### [WHAT THE TASK ASKS]
Please return only the lines from the one holding "zijn? Een stichting" through the one holding "actieve bewoners die", exactly as they appear in the records below, both ends included.

Collected data
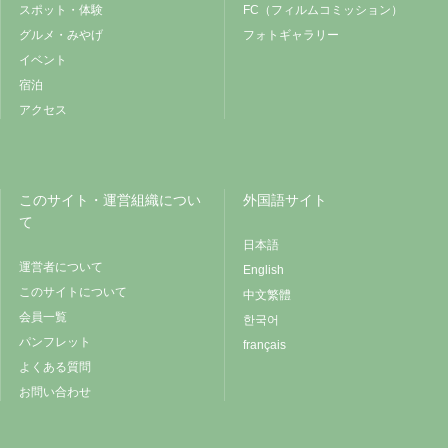
スポット・体験
FC（フィルムコミッション）
グルメ・みやげ
フォトギャラリー
イベント
宿泊
アクセス
このサイト・運営組織につい
外国語サイト
て
日本語
運営者について
English
このサイトについて
中文繁體
会員一覧
한국어
パンフレット
français
よくある質問
お問い合わせ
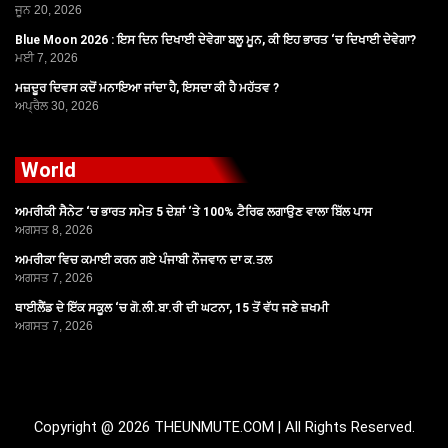
ਜੂਨ 20, 2026
Blue Moon 2026 : ਇਸ ਦਿਨ ਦਿਖਾਈ ਦੇਵੇਗਾ ਬਲੂ ਮੂਨ, ਕੀ ਇਹ ਭਾਰਤ ‘ਚ ਦਿਖਾਈ ਦੇਵੇਗਾ?
ਮਈ 7, 2026
ਮਜ਼ਦੂਰ ਦਿਵਸ ਕਦੋਂ ਮਨਾਇਆ ਜਾਂਦਾ ਹੈ, ਇਸਦਾ ਕੀ ਹੈ ਮਹੱਤਵ ?
ਅਪ੍ਰੈਲ 30, 2026
World
ਅਮਰੀਕੀ ਸੈਨੇਟ ‘ਚ ਭਾਰਤ ਸਮੇਤ 5 ਦੇਸ਼ਾਂ ‘ਤੇ 100% ਟੈਰਿਫ ਲਗਾਉਣ ਵਾਲਾ ਬਿੱਲ ਪਾਸ
ਅਗਸਤ 8, 2026
ਅਮਰੀਕਾ ਵਿਚ ਕਮਾਈ ਕਰਨ ਗਏ ਪੰਜਾਬੀ ਨੌਜਵਾਨ ਦਾ ਕ.ਤਲ
ਅਗਸਤ 7, 2026
ਥਾਈਲੈਂਡ ਦੇ ਇੱਕ ਸਕੂਲ ‘ਚ ਗੋ.ਲੀ.ਬਾ.ਰੀ ਦੀ ਘਟਨਾ, 15 ਤੋਂ ਵੱਧ ਜਣੇ ਜ਼ਖਮੀ
ਅਗਸਤ 7, 2026
Copyright @ 2026 THEUNMUTE.COM | All Rights Reserved.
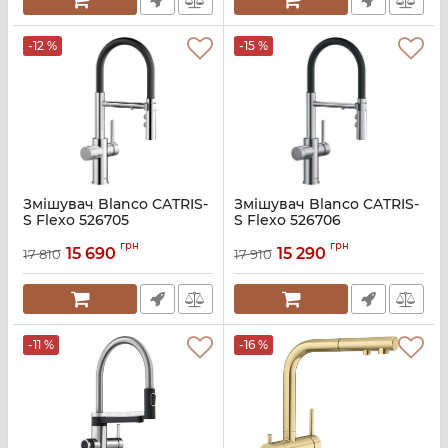
-12 %
-15 %
Змішувач Blanco CATRIS-
Змішувач Blanco CATRIS-
S Flexo 526705
S Flexo 526706
Артикул:
A140940
Артикул:
A140939-BLA06877_0
грн
грн
15 690
15 290
17 810
17 910
-11 %
-16 %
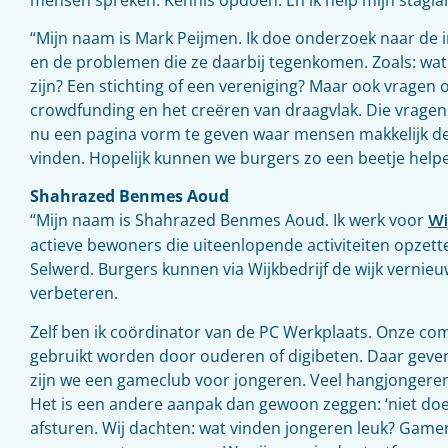
“Mijn naam is Mark Peijmen. Ik doe onderzoek naar de 
en de problemen die ze daarbij tegenkomen. Zoals: wat
zijn? Een stichting of een vereniging? Maar ook vragen o
crowdfunding en het creëren van draagvlak. Die vragen
nu een pagina vorm te geven waar mensen makkelijk de
vinden. Hopelijk kunnen we burgers zo een beetje helpe
Shahrazed Benmes Aoud
“Mijn naam is Shahrazed Benmes Aoud. Ik werk voor
Wi
actieve bewoners die uiteenlopende activiteiten opzett
Selwerd. Burgers kunnen via Wijkbedrijf de wijk vernie
verbeteren.
Zelf ben ik coördinator van de PC Werkplaats. Onze co
gebruikt worden door ouderen of digibeten. Daar geve
zijn we een gameclub voor jongeren. Veel hangjongere
Het is een andere aanpak dan gewoon zeggen: ‘niet doe
afsturen. Wij dachten: wat vinden jongeren leuk? Game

### [WRITTEN ANSWER]
zijn? Een stichting of een vereniging? Maar ook vragen o
crowdfunding en het creëren van draagvlak. Die vragen
nu een pagina vorm te geven waar mensen makkelijk de
vinden. Hopelijk kunnen we burgers zo een beetje helpe
Shahrazed Benmes Aoud
“Mijn naam is Shahrazed Benmes Aoud. Ik werk voor
Wi
actieve bewoners die uiteenlopende activiteiten opzett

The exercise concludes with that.